Festejar la patria en Argentina hoy, 25 de mayo, supone esfuerzos extras. Un territorio simbólico construido por más de doscientos años se encuentra ante el tembladeral que introduce el coronavirus y la mismísima globalización
La patria es una silla que espera. Un escenario de figuras múltiples que nos recuerda un lugar común. Allí solemos regresar cuando se activan fechas, sensibilidades sociales y ciertos sucesos históricos. Pero ese escenario y esa silla son móviles. Las personas que pasan por allí se incorporan, se sientan o se suben al escenario, se sacan una selfie con la bandera argentina, observan de reojo a los miembros de la Junta de Mayo y siguen. La patria y su recuerdo es algo que está, que se recrea y resuena pero también es una calle de paso. Un touch and go que cuando lo experimentamos solemos sentir que transitamos con otras y otros por un mismo territorio. Un tránsito fraterno. Emotivo. Después se evapora y cada uno sigue como puede. La patria, esa referencia cultural elaborada por hombres y mujeres en constante pugna, es parte de ese pacto que fundó este país. Una “loba romana” inestable, sin padres fundadores ni lugar tranquilo para enterrar a los muertos. Todos estragados por la lucha política, de la misma manera que hoy el virus estraga a liderazgos y biografías.
Festejar la patria hoy supone esfuerzos extras. Un bonus track estatal y social. En momentos de “desboque” de la posmodernidad y de la individualidad, de intentos de maniobras gubernamentales para que nada se caiga y de crisis pandémica rememorar la historia común es un considerable trabajo. Un territorio simbólico construido por más de doscientos años se encuentra ante el tembladeral que introduce el coronavirus y la mismísima globalización.

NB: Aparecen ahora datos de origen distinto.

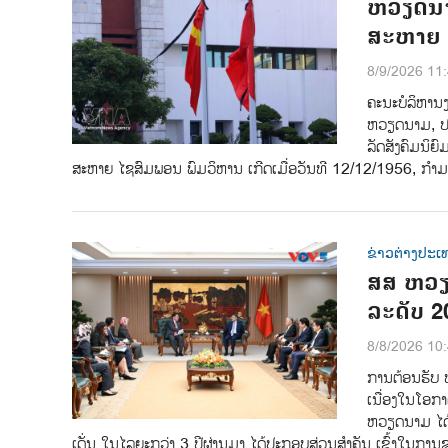
ຫວຽດນາມ
ສະຫາຍ 
8/9/2026 11
ຄະນະບໍລິຫານ
ຫວຽດນາມ, ປະ
ລັດສັງຄົມນ
ສະຫາຍ ໄຊສົມພອນ ພົມວິຫານ ເກີດເມື່ອວັນທີ 12/12/1956, ກຳມ
ຂ່າວຕ່າງປະເ
ສສ ຫວຽດ
ລະດັບ 2
8/8/2026 10
ການ​ຕ້ອນ​ຮັບ​
ເນື່ອງ​ໃນ​ໂອ​ກາ
ຫວຽດ​ນາມ ໄດ້​ຕີ​
ເດັ່ນ ໃນ​ໄລ​ຍະ​ກວ່າ 3 ປີ​ຜ່ານ​ມາ ໄດ້​ປະ​ກອບ​ສ່ວນ​ສຳ​ຄັນ ​ເຂົ້າໃນ​ການ​ຊ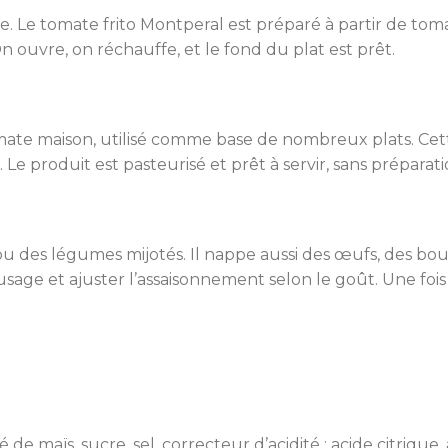
. Le tomate frito Montperal est préparé à partir de tomat
ouvre, on réchauffe, et le fond du plat est prêt.
mate maison, utilisé comme base de nombreux plats. Cette 
 Le produit est pasteurisé et prêt à servir, sans préparati
ou des légumes mijotés. Il nappe aussi des œufs, des bou
ge et ajuster l’assaisonnement selon le goût. Une fois 
e maïs, sucre, sel, correcteur d’acidité : acide citrique, a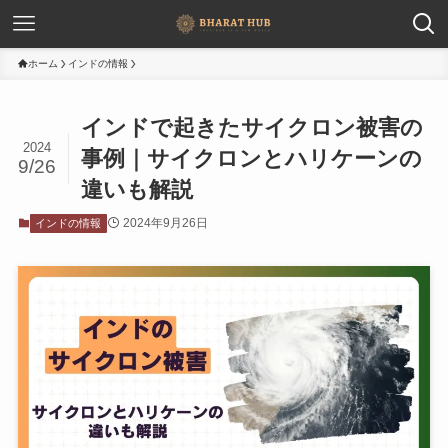
ホーム
インドの情報
インドで起きたサイクロン被害の
2024
事例｜サイクロンとハリケーンの
9/26
違いも解説
2024年9月26日
インドの情報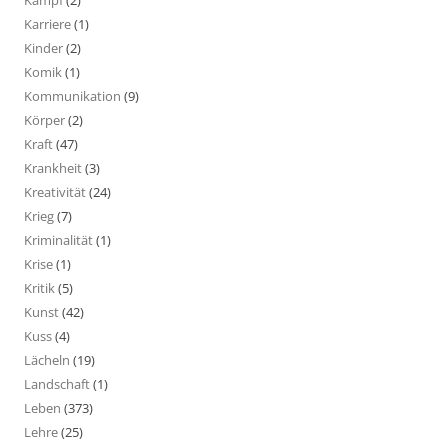
Kampf
(2)
Karriere
(1)
Kinder
(2)
Komik
(1)
Kommunikation
(9)
Körper
(2)
Kraft
(47)
Krankheit
(3)
Kreativität
(24)
Krieg
(7)
Kriminalität
(1)
Krise
(1)
Kritik
(5)
Kunst
(42)
Kuss
(4)
Lächeln
(19)
Landschaft
(1)
Leben
(373)
Lehre
(25)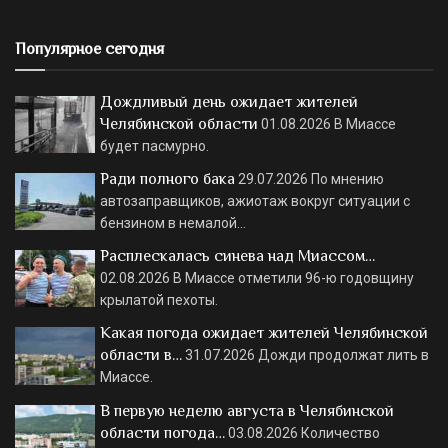
Популярное сегодня
Дождливый день ожидает жителей
Челябинской области
01.08.2026
В Миассе
будет пасмурно.
Ради полного бака
29.07.2026
По мнению
автозаправщиков, ажиотаж вокруг ситуации с
бензином в немалой…
Расплескалась синева над Миассом…
02.08.2026
В Миассе отметили 96-ю годовщину
крылатой пехоты.
Какая погода ожидает жителей Челябинской
области в…
31.07.2026
Дожди продолжат лить в
Миассе.
В первую неделю августа в Челябинской
области погода…
03.08.2026
Количество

Pese a las erosiones de los sentidos de la patria ella no se ha retirado de la escena. Es el último escenario que nos queda. Cuando buscamos nuestro punto cero identitario aparece ella. Inclusive patria mucho antes que la nación y sus imaginarios.
La globalización no ha logrado diseñar un “patriotismo o ciudadanía del mundo” a medida. La historicidad territorial y simbólica presiona. Como lo hace el virus en cada país. El covid nos recuerda la territorialidad y sus desigualdades. Se mueve con aceleración y experticia global pero cada territorio le propone condiciones de movilidad, de resistencia o de inevitabilidad. El covid, como cada uno de nosotros y nosotras, tiene su patria. A todos y todas nos toca. Pero el virus posee un gran poder: puede poner en duda la viabilidad estatal y con ella pone en entre dicho sus grandes figuras: patria, nación o civilización.
La historia argentina de las últimas décadas es material de revisita. El estudio de las fiestas patrias permitió conocer como las elites y los y las habitantes del ex Virreinato del Rio de la Plata construían su panteón republicano y lo que en cada fiesta se jugaba. El Bicentenario (2010) y sus festejos gubernamentales y multitudinarios en Buenos Aires reafirmaron la dimensión transformadora de 1810, su potencia patriótica y sus perspectivas democráticas. El kirchnerismo conectó el cambio político con los mundos plebeyos y las nuevas dirigencias. Se resituó simbólicamente en la trayectoria de la dirigencia de mayo de 1810. Hoy, ante los estragos del covid y ante un nuevo conglomerado político, es posible que esa potencia del cambio de la que se intentó nutrir el gobierno nacional en 2010 en la actualidad se situé en los esfuerzos por preservar lo común frente a los “ataques” externos del covid. Moreno, Saavedra y Belgrano tuvieron su guerra (en su caso civil). Alberto Fernandez y Cristina Fernández de Kirchner también. El panteón patriótico puede crecer en estos momentos convulsos. Recrear la patria haciendo esfuerzos para vacunar. Salvar la sangre con gestión estatal. Evitar la mayor cantidad de muertes y descalabros sociales. En ese intento, recrear la fibra común de ese pacto que nos mantuvo reunidos y reunidas hasta ahora. Gobernar, entonces, no es vacunar simplemente sino recrear con toda la batería de políticas públicas un sentido de patria que nos tiente a vivir juntos. Que nos impulsa a intentar ocupar la silla. Esa que espera, pero que cuando pasamos y nos tentamos con sentarnos, hay algo que se (re)activa. Lo que queda por observar, mas allá de la maquinaria estatal, es la creencia de la ciudadanía en las memorias comunes e históricas y si su voluntad de (re)pactar con esos ritos sigue en pie en estos momentos crueles.